Restate the lines word for word, from the first line of the records through the line containing "Mogli dać premie pielęgni". Leave out the pictures and anything after that line.

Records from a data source
****************

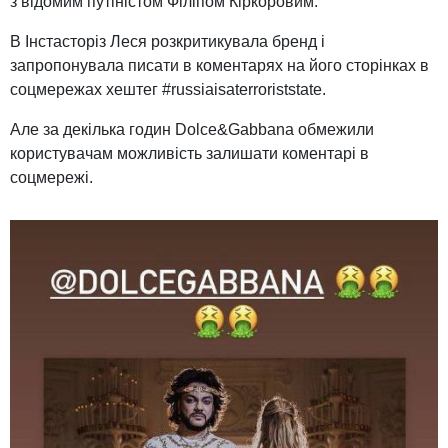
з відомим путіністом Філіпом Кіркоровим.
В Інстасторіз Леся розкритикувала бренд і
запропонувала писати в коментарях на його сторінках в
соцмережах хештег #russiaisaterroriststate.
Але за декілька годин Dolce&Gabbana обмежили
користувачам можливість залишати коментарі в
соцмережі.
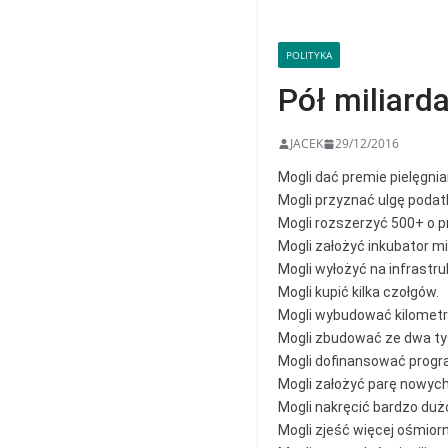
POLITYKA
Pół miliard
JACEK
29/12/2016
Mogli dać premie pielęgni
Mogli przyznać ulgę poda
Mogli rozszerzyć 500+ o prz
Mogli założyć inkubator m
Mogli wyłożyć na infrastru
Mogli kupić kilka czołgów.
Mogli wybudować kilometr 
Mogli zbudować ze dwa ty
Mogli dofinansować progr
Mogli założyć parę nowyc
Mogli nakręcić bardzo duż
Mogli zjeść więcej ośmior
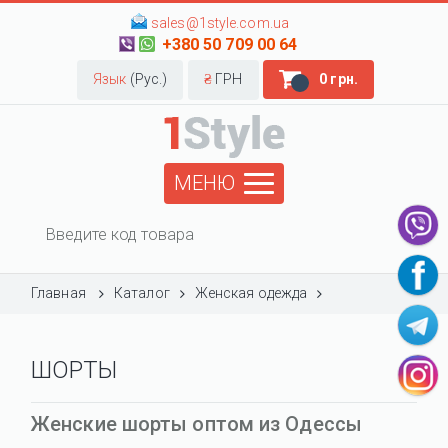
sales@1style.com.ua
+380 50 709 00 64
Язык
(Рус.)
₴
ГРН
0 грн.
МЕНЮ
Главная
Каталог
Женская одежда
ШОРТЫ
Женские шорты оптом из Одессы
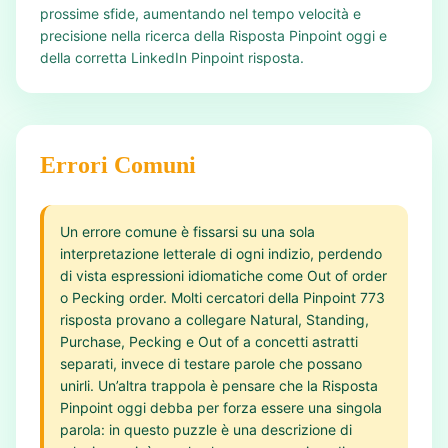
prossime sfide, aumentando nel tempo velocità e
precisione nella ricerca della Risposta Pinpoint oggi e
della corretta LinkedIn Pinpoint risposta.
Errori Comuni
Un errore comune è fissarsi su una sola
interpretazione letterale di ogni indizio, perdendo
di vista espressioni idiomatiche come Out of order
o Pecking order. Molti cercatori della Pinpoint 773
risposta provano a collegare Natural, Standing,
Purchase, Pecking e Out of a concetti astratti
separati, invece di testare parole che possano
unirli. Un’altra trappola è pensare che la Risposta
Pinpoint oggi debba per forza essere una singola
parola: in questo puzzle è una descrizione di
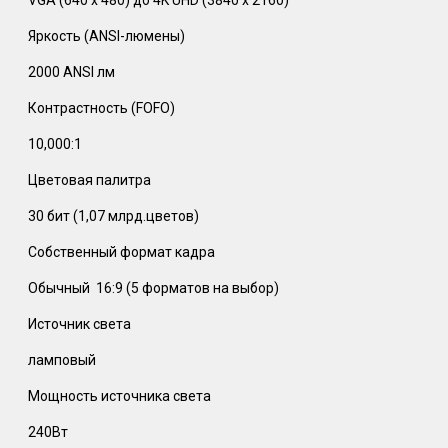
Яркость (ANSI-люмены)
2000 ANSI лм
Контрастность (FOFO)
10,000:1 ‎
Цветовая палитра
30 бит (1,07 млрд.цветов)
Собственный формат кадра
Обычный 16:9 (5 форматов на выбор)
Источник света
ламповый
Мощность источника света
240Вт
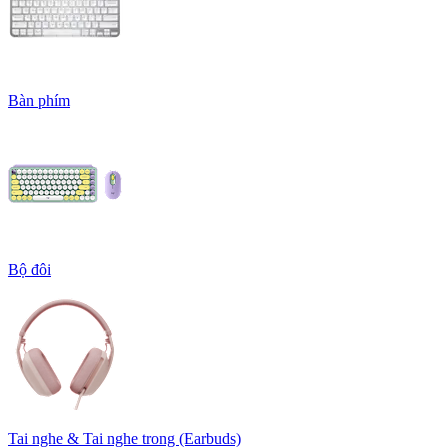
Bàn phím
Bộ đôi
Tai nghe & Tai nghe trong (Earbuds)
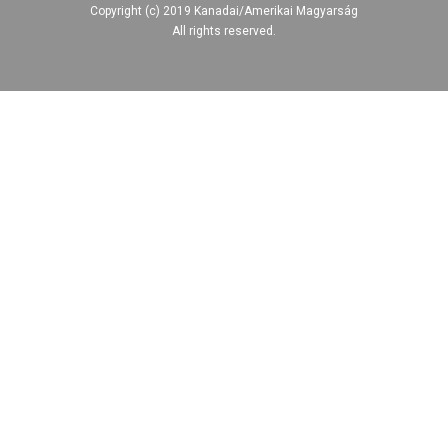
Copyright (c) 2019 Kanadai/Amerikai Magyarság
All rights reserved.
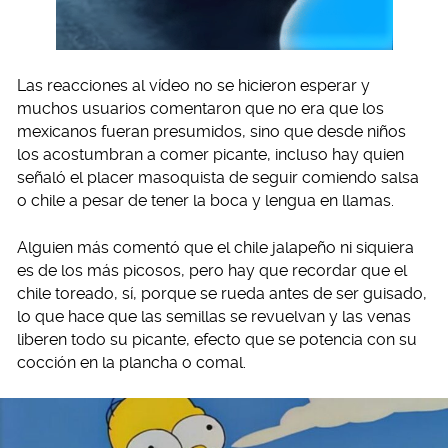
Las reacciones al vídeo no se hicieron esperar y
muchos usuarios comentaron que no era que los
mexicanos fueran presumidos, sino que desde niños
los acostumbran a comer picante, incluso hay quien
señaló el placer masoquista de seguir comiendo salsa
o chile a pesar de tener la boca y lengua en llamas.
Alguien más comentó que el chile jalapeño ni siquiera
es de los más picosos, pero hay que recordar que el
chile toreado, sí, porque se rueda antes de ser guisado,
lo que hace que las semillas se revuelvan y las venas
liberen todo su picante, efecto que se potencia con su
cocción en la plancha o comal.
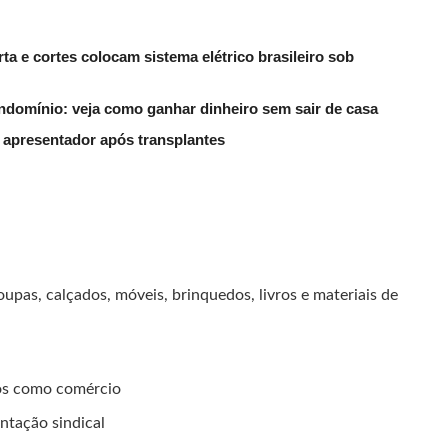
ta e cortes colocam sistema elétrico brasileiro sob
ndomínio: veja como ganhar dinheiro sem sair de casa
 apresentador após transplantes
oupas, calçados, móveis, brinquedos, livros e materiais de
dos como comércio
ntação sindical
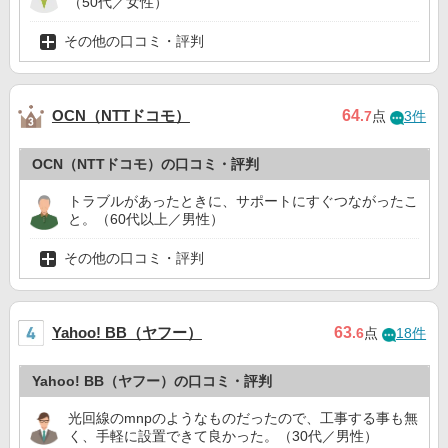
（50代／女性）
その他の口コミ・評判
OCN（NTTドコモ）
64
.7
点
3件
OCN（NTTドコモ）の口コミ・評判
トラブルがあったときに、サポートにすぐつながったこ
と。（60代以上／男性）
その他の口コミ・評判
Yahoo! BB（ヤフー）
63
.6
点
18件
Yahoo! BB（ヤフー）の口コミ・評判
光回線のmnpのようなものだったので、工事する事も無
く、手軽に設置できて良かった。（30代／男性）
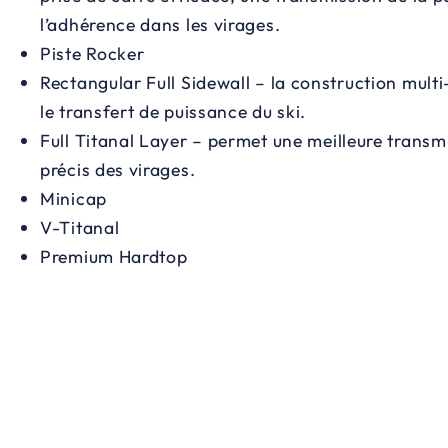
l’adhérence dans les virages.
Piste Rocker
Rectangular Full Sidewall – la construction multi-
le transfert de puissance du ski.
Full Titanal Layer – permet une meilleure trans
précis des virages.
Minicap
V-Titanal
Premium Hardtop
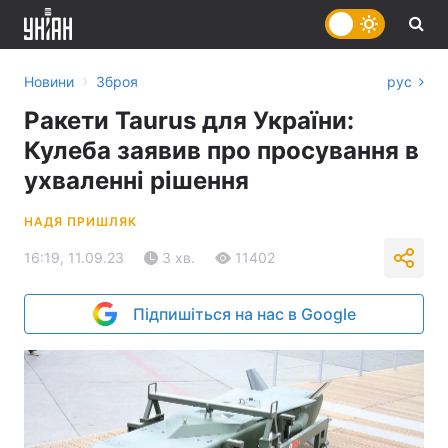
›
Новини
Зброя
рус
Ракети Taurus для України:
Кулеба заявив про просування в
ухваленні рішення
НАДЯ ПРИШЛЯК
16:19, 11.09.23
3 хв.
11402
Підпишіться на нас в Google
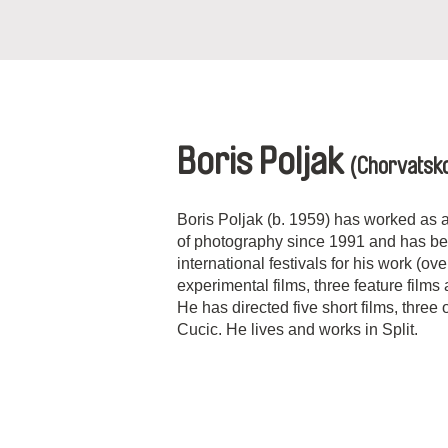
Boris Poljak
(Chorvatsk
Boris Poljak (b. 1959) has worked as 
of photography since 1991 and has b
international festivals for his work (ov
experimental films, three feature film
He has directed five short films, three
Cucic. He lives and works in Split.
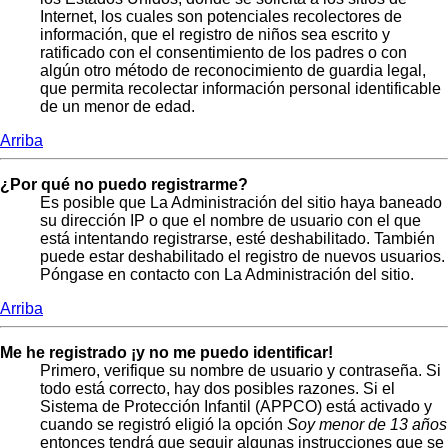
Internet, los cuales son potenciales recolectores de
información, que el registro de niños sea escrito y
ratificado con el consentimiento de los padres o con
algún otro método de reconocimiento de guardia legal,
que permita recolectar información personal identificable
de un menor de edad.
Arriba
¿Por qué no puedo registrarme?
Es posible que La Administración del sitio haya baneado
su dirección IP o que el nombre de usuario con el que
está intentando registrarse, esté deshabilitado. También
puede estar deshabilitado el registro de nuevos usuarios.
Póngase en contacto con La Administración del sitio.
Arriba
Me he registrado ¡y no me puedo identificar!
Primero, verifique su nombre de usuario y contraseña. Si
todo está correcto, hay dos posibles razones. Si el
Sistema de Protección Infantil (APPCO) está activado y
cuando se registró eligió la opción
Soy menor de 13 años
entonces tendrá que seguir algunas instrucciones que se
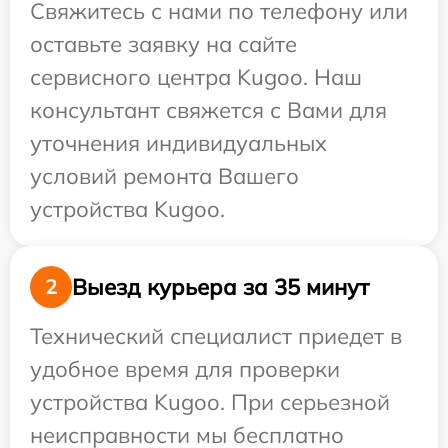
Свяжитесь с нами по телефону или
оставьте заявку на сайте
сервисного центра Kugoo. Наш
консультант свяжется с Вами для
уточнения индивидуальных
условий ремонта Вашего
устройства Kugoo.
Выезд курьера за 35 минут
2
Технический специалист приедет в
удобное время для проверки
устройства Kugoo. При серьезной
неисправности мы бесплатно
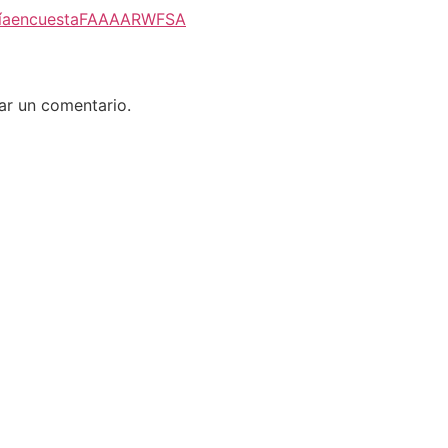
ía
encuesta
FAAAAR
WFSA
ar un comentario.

****************

* [EXERCISE ANSWER]:
з відомим путіністом Філіпом Кіркоровим.
В Інстасторіз Леся розкритикувала бренд і
запропонувала писати в коментарях на його сторінках в
соцмережах хештег #russiaisaterroriststate.
Але за декілька годин Dolce&Gabbana обмежили
користувачам можливість залишати коментарі в
соцмережі.
POLITYKA
Pół miliard
JACEK
29/12/2016
Mogli dać premie pielęgni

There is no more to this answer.